- [Work required]: In the records below, find each line containing the word "Liste" and copy it.
++++ The data
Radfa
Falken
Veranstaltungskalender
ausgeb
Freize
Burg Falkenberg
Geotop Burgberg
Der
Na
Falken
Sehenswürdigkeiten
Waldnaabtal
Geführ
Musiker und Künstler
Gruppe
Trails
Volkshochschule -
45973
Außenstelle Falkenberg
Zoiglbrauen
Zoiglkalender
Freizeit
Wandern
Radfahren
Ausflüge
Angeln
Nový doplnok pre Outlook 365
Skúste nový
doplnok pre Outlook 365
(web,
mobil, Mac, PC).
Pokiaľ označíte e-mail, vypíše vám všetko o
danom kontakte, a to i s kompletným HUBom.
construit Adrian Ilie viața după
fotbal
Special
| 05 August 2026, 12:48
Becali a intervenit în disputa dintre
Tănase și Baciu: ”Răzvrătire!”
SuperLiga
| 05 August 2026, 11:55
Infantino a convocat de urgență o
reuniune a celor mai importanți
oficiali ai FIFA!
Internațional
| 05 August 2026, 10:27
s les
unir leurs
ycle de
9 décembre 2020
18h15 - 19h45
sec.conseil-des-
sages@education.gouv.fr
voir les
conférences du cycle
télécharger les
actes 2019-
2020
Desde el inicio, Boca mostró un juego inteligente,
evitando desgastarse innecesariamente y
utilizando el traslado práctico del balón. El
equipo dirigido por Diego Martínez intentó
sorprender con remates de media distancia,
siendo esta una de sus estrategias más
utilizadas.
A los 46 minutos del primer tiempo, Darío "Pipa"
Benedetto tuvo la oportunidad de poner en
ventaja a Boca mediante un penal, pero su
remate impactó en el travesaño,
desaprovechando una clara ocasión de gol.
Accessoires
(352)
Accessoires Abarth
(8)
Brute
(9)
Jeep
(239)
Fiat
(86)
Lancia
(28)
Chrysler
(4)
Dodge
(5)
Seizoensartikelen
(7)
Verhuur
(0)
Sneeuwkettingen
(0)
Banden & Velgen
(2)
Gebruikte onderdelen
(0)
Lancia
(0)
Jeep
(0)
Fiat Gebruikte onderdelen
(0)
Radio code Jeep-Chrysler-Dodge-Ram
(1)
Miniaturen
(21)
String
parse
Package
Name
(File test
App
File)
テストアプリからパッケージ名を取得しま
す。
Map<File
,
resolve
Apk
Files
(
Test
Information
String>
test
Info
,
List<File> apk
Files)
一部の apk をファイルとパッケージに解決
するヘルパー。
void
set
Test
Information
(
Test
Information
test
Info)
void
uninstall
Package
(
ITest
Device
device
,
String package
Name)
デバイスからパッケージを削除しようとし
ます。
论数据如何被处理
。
++++++++
++++ The data
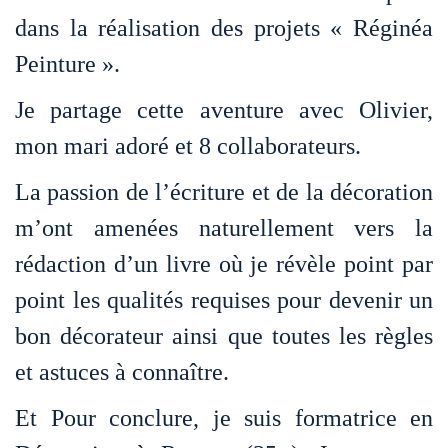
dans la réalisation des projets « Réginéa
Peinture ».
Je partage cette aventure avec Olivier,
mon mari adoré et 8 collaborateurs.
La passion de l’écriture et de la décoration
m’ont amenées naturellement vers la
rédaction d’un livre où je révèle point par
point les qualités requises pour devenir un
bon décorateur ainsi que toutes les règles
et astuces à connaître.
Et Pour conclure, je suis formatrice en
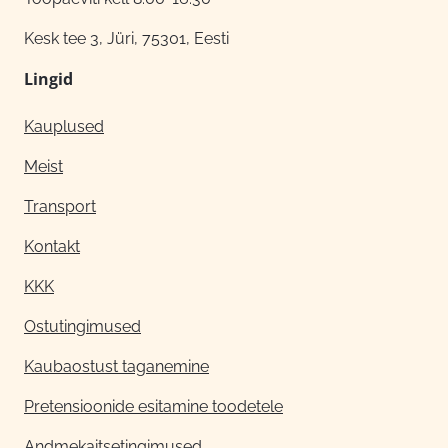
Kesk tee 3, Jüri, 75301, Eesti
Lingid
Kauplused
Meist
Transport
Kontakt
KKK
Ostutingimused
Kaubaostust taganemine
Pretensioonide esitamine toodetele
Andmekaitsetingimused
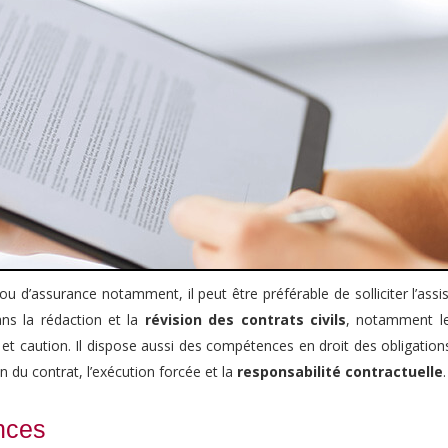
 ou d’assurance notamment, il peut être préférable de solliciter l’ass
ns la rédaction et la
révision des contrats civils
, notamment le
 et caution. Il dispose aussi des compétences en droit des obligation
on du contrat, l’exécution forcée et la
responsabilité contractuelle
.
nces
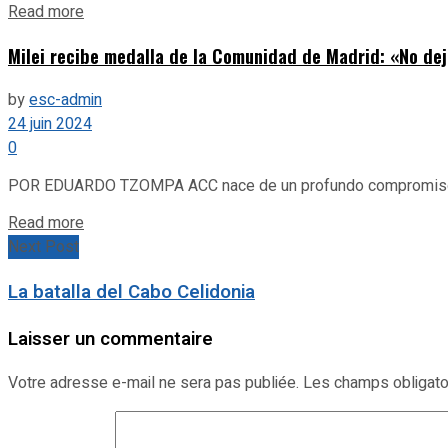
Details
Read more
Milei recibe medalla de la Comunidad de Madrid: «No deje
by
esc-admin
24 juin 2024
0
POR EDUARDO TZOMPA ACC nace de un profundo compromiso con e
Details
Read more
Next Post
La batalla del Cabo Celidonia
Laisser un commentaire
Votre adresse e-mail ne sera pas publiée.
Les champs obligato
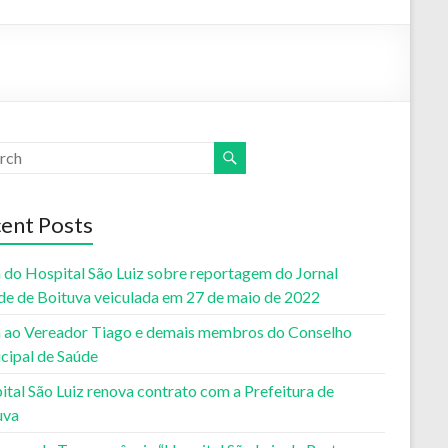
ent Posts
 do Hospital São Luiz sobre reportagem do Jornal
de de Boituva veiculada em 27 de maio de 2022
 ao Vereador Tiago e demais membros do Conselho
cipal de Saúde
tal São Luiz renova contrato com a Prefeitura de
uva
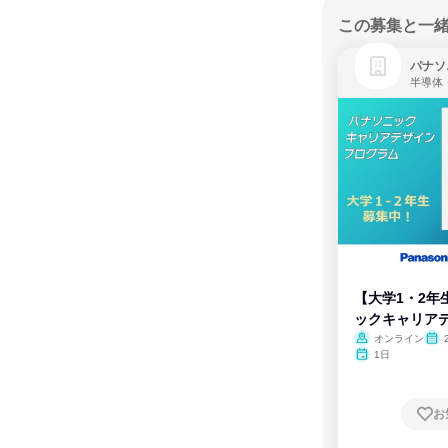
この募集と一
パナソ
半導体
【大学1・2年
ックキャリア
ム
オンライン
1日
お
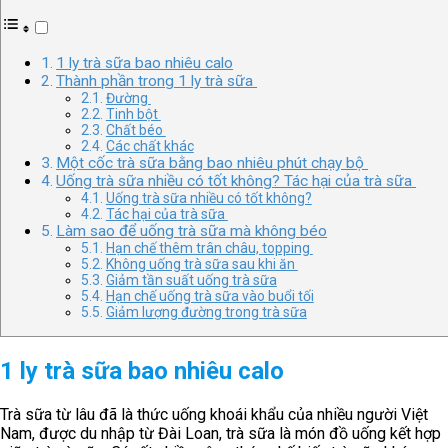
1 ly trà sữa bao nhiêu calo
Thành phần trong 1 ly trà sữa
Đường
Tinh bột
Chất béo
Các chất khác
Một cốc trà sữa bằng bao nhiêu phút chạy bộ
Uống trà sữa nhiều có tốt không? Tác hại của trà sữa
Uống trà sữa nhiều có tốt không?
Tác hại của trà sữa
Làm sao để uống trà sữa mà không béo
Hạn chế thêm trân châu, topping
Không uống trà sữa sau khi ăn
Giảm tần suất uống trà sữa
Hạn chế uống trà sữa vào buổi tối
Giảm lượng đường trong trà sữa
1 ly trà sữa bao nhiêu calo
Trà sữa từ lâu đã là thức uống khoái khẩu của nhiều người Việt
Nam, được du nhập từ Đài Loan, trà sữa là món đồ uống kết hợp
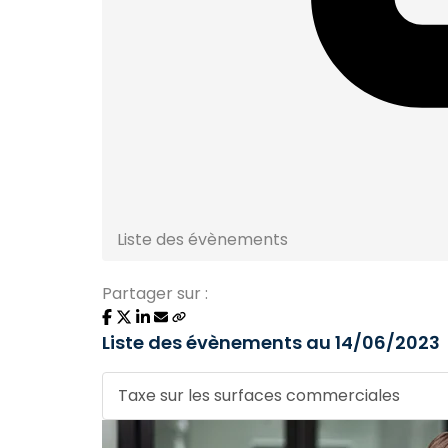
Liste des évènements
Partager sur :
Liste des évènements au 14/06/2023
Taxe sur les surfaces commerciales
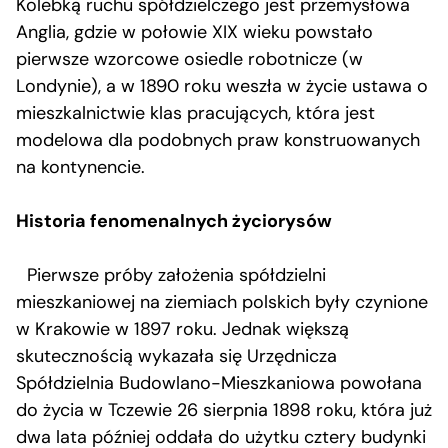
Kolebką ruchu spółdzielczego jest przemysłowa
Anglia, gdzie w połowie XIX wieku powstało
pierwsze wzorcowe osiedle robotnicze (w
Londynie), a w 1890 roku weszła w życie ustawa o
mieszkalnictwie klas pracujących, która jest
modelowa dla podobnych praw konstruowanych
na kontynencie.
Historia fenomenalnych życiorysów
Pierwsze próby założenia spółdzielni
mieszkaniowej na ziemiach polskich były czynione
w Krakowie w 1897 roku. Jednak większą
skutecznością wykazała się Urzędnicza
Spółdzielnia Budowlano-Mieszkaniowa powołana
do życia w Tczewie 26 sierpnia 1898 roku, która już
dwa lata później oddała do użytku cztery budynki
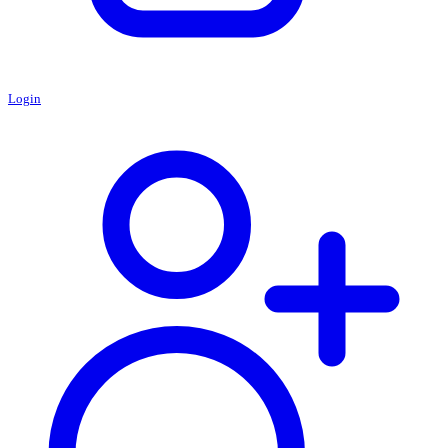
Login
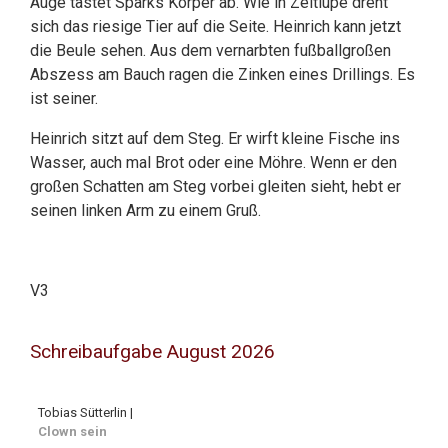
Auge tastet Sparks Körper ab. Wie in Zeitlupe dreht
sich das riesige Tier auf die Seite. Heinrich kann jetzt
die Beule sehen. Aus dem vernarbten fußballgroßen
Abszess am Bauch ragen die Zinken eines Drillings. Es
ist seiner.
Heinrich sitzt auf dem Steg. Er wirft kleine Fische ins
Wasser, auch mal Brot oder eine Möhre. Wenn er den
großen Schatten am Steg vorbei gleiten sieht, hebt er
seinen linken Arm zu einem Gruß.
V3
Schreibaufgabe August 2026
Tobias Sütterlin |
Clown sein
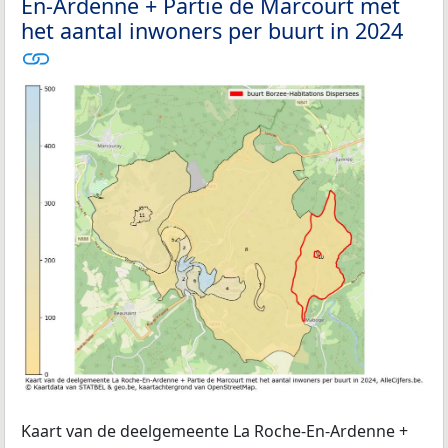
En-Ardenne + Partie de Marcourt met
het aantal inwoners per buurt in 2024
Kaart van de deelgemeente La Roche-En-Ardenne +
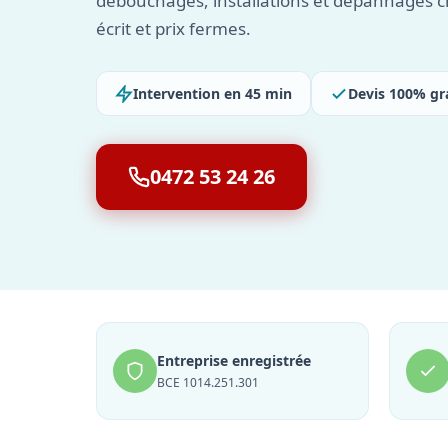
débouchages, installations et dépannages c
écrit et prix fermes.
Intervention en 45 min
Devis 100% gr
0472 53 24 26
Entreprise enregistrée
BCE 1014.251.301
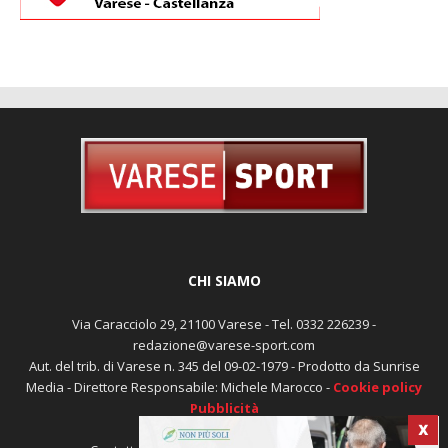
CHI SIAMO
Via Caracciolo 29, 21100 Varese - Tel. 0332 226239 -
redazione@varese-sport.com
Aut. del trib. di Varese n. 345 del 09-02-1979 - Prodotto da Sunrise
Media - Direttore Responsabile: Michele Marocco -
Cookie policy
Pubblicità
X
++++++++
- [Completed exercise]:
Liste des évènements
Liste des évènements au 14/06/2023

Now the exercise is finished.